I'm using the little Giant with the egg turner and the fan kit . Also bought a hydrometer / thermometer . I know you have probably heard some bad reviews about this incubator and I had very bad results at first until I got the fan kit and the hydrometer/ thermometer . Without the fan kit I think it had way to many hot spots and only a few eggs hatched . Then I got the fan kit and last time 30 out of 32 hatched . This time on day 15 ( last day I candled) only one wasn't alive I could see all the others moving when I candled . I'm happy with it now


----------



## blblanchard (Mar 12, 2013)

Thanks for the info!


----------



## mriker03 (Mar 1, 2013)

First chick hatched at 3:19 am . Now at 11:30 there are 8 hatched out and a lot more pipped


----------



## mriker03 (Mar 1, 2013)

The chicks that have hatched are really beating the crap out of the Unhatched eggs should I leave them all in there ? I can see more pipped eggs .


----------



## meinblackshear (Feb 7, 2013)

mriker03 said:


> Today is day 20 I have 27 eggs that on day 15 candling were all bouncing around ! I hear chirping and can see a few have pipped one is starting to zip dde03if that isn't exciting enough I realized my daily egg collection from the big girls was dwindling so I went looking around and in one of the egg boxes I have my first broody hen sitting on a dozen or so eggs !! She won't move for me to get a count lol I've been taking her food and water because she isn't coming off them at all


I just got a Rhode Island Red hen to go with my red roo if I just let her lay eggs will she set on them once she lays so many or what should I do they are in their own pen together??


----------



## mriker03 (Mar 1, 2013)

I don't know how you would make a hen go broody ? I know some breeds are more broody than others . Do you have just those 2 together ? I ask because if so be careful he doesn't do to much damage he will pull all her back feathers and stress her out . 1 roo can take care of a lot of hens . If you got a roo you could always incubate . Good luck !


----------



## mriker03 (Mar 1, 2013)

14 out so far and the rest are pipped and zipping!


----------



## mriker03 (Mar 1, 2013)

So cute


----------



## kahiltna_flock (Sep 20, 2012)

Oh, congrats! They are beautiful


----------



## meinblackshear (Feb 7, 2013)

mriker03 said:


> I don't know how you would make a hen go broody ? I know some breeds are more broody than others . Do you have just those 2 together ? I ask because if so be careful he doesn't do to much damage he will pull all her back feathers and stress her out . 1 roo can take care of a lot of hens . If you got a roo you could always incubate . Good luck !

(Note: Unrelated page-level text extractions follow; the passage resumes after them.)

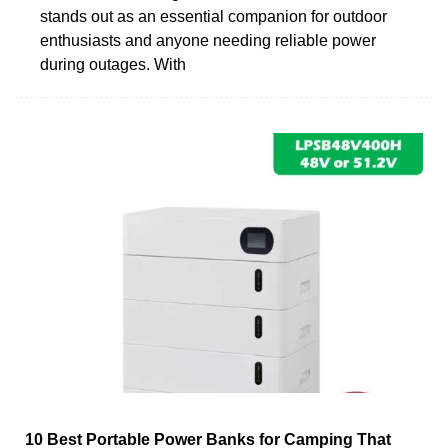
stands out as an essential companion for outdoor
enthusiasts and anyone needing reliable power
during outages. With
10 Best Portable Power Banks for Camping That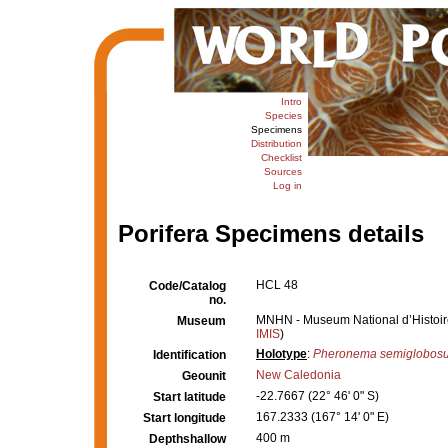
Intro
Species
Specimens
Distribution
Checklist
Sources
Log in
Porifera Specimens details
HCL 48
Code/Catalog
no.
MNHN - Museum National d’Histoire 
Museum
IMIS
)
Holotype
:
Pheronema semiglobos
Identification
New Caledonia
Geounit
-22.7667 (22° 46' 0" S)
Start latitude
167.2333 (167° 14' 0" E)
Start longitude
400 m
Depthshallow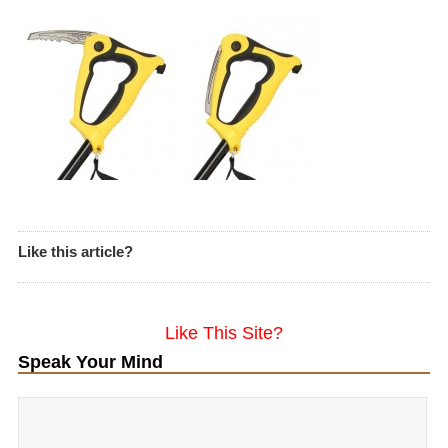
Like this article?
Like This Site?
Speak Your Mind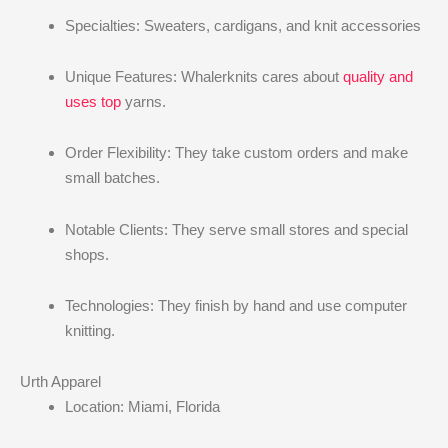
Specialties: Sweaters, cardigans, and knit accessories
Unique Features: Whalerknits cares about
quality and
uses top
yarns.
Order Flexibility: They take custom orders and make
small batches.
Notable Clients: They serve small stores and special
shops.
Technologies: They finish by hand and use computer
knitting.
Urth Apparel
Location: Miami, Florida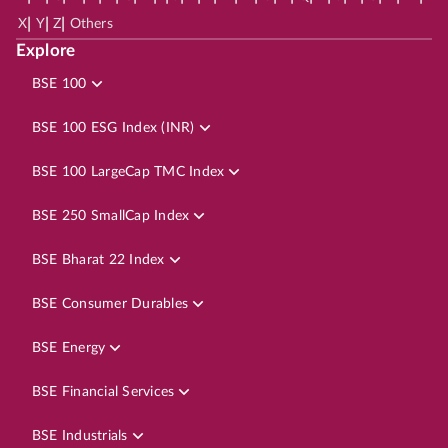
|
|
|
X
Y
Z
Others
Explore
BSE 100
BSE 100 ESG Index (INR)
BSE 100 LargeCap TMC Index
BSE 250 SmallCap Index
BSE Bharat 22 Index
BSE Consumer Durables
BSE Energy
BSE Financial Services
BSE Industrials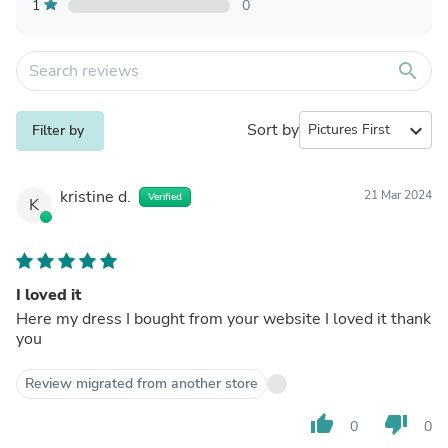
1
0
search
Sort by
expand_more
Filter by
kristine d.
21 Mar 2024
Verified
K
I loved it
Here my dress I bought from your website I loved it thank
you
Review migrated from another store
thumb_up
thumb_down
0
0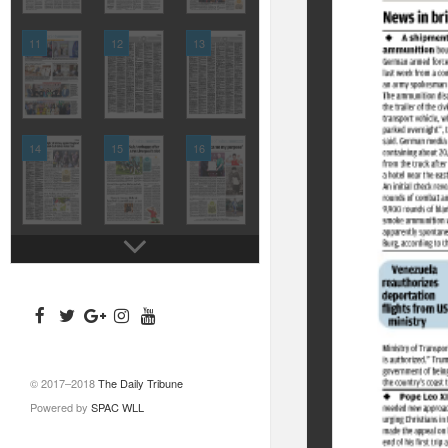
11
12
13
14
15
16
© 2017–2018
The Daily Tribune
Powered by
SPAC WLL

Yes they are together I have an incubator my father in law gave me its at my dads he says the temp keeps rising he has cut it down twice so when I get home tomorrow I'm gonna candle the eggs if they are still alive I'm gonna keep going if not throw them away and start over its a used incubator and it sounds like it may need some adjusting


----------



## EdisNiksic (Apr 1, 2013)

The broodiness is all up to her. If u want something that goes broody a lotger a bantem breed like a cochin or a silkie


----------